Problem: Scan the entries below line by line and state how many lines contain the string "уряду", giving only the number.

---------------

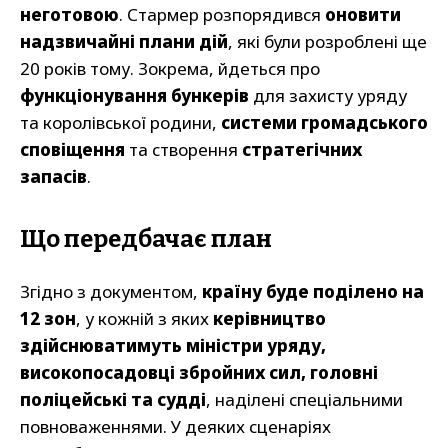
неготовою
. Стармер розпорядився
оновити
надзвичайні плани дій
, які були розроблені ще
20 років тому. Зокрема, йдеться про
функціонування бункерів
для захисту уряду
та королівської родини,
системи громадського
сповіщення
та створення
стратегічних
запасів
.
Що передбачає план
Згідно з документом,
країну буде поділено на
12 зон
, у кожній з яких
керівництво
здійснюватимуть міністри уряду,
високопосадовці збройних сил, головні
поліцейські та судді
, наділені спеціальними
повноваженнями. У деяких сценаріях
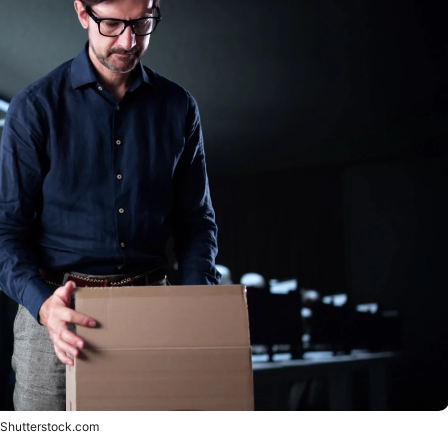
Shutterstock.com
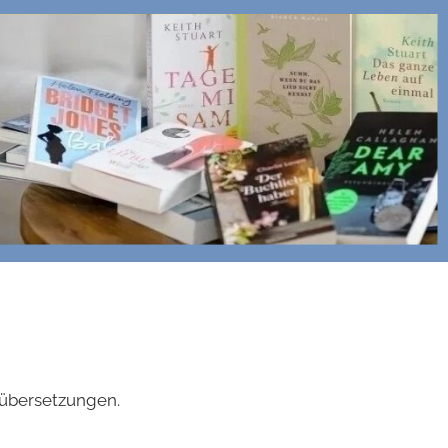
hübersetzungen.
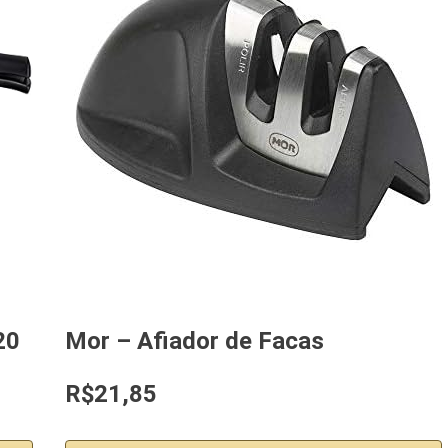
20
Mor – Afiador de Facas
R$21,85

---------------

Result below: 2